Sein Gegner im entscheidenden Wahlgang war Stefan Hartung, der auf gut 47 Prozent kam. Bemerkenswert ist dabei, dass Hartung nach dem ersten Wahlgang noch mit 29 Prozent vorn gelegen hatte, am Ende aber Hoffmann die Mehrheit hinter sich brachte.

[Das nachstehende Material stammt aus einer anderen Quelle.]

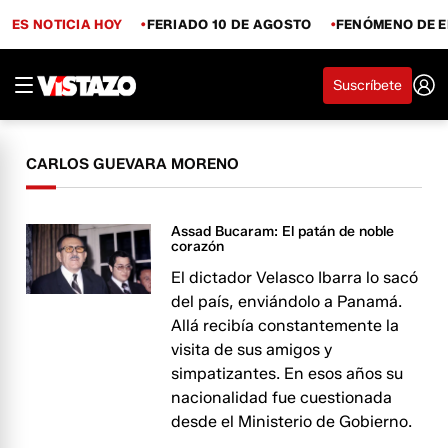
ES NOTICIA HOY
FERIADO 10 DE AGOSTO
FENÓMENO DE E
Suscríbete
CARLOS GUEVARA MORENO
Assad Bucaram: El patán de noble
corazón
El dictador Velasco Ibarra lo sacó
del país, enviándolo a Panamá.
Allá recibía constantemente la
visita de sus amigos y
simpatizantes. En esos años su
nacionalidad fue cuestionada
desde el Ministerio de Gobierno.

Die Aufmerksamkeit für diese Wahl hat vor allem mit der Person Hartungs zu tun. Der 37-jährige IT-Unternehmer ist Mitglied der sogenannten Freien Sachsen, einer Partei, die der sächsische Verfassungsschutz als organisierte Gruppierung von Neonationalsozialisten einstuft.
Hartung weist diese Einordnung zurück. Er habe sich nie als Neonazi empfunden, sagt er, und seiner Ansicht nach auch nie Anlass geliefert, dass man ihn dort einsortiere. Diese Zuschreibung rutsche ihm ein Stück weit den Buckel runter.
Programmatisch fällt der Bewerber dennoch klar auf. Hartung bezeichnet Deutschland als Fassadendemokratie und ist neben den Freien Sachsen auch Mitglied der Partei Die Heimat, der früheren NPD. Mit dem Wahlausgang bleibt ihm das Rathaus nun verwehrt.
Der Wahlsieger Hoffmann formulierte unterdessen seine Ziele für die Stadt. Man müsse Aue-Bad Schlema lebendiger gestalten und wieder eine Dynamik hinbekommen, bei der die Menschen mit anpacken wollten.
Aue-Bad Schlema hat mehr als 18.000 Einwohner und liegt mitten im Erzgebirge, einer Tourismusregion. Die Einwohnerinnen und Einwohner wünschen sich von ihrem künftigen Oberbürgermeister vor allem jemanden, der mit den Menschen ins Gespräch geht und sich um das soziale Miteinander in der Stadt kümmert.